Trouble in FK Paradise, Ctd. • The second kind of trouble is dynamic. • A referred-to committee can be deleted or its commid may be updated. • To handle this case, you must specify in the FK declaration how you want the DBMS to deal with the trouble. Here is the syntax and its semantics – see the documentation for details: ON ( DELETE | UPDATE ) [ NO ACTION | CASCADE | SET [DEFAULT | NULL] | RESTRICT] ) • NO ACTION: Disallow the delete/update (default) • CASCADE: Propagate the delete/update to this table • SET : change offending value to default (specified in attribute declaration) or to NULL. • RESTRICT: similar to NO ACTION
What to choose? • Why did I make the "ON (DELETE|UPDATE)" choices I did in the DDL? • The choices are artificial because no one is dynamically updating the FEC database.

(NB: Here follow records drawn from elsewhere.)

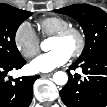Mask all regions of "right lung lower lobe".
Masks as SVG:
<instances>
[{"label":"right lung lower lobe","mask_w":107,"mask_h":107,"mask_svg":"<svg viewBox=\"0 0 107 107\" xmlns=\"http://www.w3.org/2000/svg\"><path fill=\"white\" fill-rule=\"evenodd\" d=\"M26 61L21 58L13 62L0 60V107H28L32 101V85L39 76H25L11 82L6 79L7 73L20 69ZM10 79V78H9Z\"/></svg>","instance_id":"98d812e1"}]
</instances>
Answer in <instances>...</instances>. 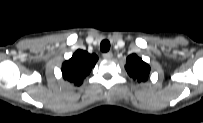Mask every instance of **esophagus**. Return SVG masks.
I'll list each match as a JSON object with an SVG mask.
<instances>
[{"label": "esophagus", "mask_w": 203, "mask_h": 123, "mask_svg": "<svg viewBox=\"0 0 203 123\" xmlns=\"http://www.w3.org/2000/svg\"><path fill=\"white\" fill-rule=\"evenodd\" d=\"M113 57V54L111 52H106L103 54L104 59H111Z\"/></svg>", "instance_id": "1"}]
</instances>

But let's pretend, to get some experience. • (princomm) REFERENCES comm(commid): • ON UPDATE CASCADE: If a committee's ID is changed, a reference to it should be changed. • ON DELETE SET NULL: If the referenced committee is deleted, the candidate has no principal committee. • In indiv, (commid) REFERENCES comm(commid) • ON DELETE CASCADE: If a committee is deleted, donations to it should be deleted.
Purpose of an FK Constraint* • An FK constraint, like any other constraint, serves several purposes • It guarantees to users that the database's data is clean (does not violate the constraint), e.g., anyone can dereference a princomm pointer and find a valid committee key or NULL. • If anyone tries to insert dirty data, the constraint handles the situation, as we have seen. • It provides information to the query optimizer that enables it to choose more efficient methods of query processing, as we will discuss later. • It documents to users the structure of the database. • It centralizes, in the database instead of in application code, a company's business rules.
So What's to Lose with FK Constraints? • After that last slide you might think that you should declare a constraint for every foreign key. • Nothing could be further from the truth, for two reasons. • There may be circumstances, as in the FEC case, where dangling pointers are useful. • An FK constraint can be a big performance hit. • Every time you insert a row, the DBMS must check that its FK referent exists in the target table. This may be a wild goose chase, and in any event it can be expen$ive; it can slow down your database significantly.